La dinámica de consumo actual se ha apoderado también de las alternativas para invertir el tiempo libre. Desde años atrás los centros comerciales han reemplazado para muchos la experiencia ritual del campo, el río y la montaña; la fiesta interna de leer un libro o visitar un museo.
Umberto Eco lo analiza en su libro “De la estupidez a la locura”, cuando reflexiona diciendo que “el progreso también puede significar dar dos pasos atrás”, una forma de retroceso.

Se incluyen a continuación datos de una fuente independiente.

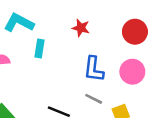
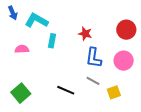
red star: (81, 28) -> (85, 34), moved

Piensen, ¿cuántos centros comerciales se han construido en sus ciudades en los recientes quince años? En muchos casos, se han arrasado cientos de metros cuadrados de árboles para dar prioridad a una mole de concreto. El desarrollo y la generación de empleo podrán augüir muchos y ese, claro, es un punto de vista comprensible, aunque no es la razón de este texto. Y no sobra aclarar, tampoco es una posición ludista que se opone a los procesos productivos y de crecimiento económico.
En relación a lo anterior, la idea de progreso debería poner la mirada en las personas y sus necesitades vitales y no, como pasa hoy, en su poder adquisitivo. No todo el progreso es material, aunque el capitalismo del siglo XXI es tan voraz que hasta a la vacuna del COVID-19 pueden acceder primero los países ricos...
Al igual que Valentina y Sebastián, la sociedad actual debe considerar la pausa, dando cabida a la otredad, respetando los ritmos y los tiempos de cada quien, propiciando el goce contemplativo y el silencio. No todo es mercancía, pues como dice Byung-Chul Han en otro de sus libros llamado “La sociedad del cansancio”, “las obras de arte eran originalmente manifestaciones de la vida intensa, sobreexcedente, rebosante. Hoy se han perdido por completo las intensidades de la vida. Han cedido paso al consumo y a la comunicación”.
La vida cambia, claro, los tiempo mutan —¡y qué bueno que eso sucede!—, pero sigue siendo esencial detenerse, apreciar y decidir sobre lo que nos gusta o no, porque la vida está más allá de un mundo artificial moldeado por los algoritmos y por las tendencias “sociales”.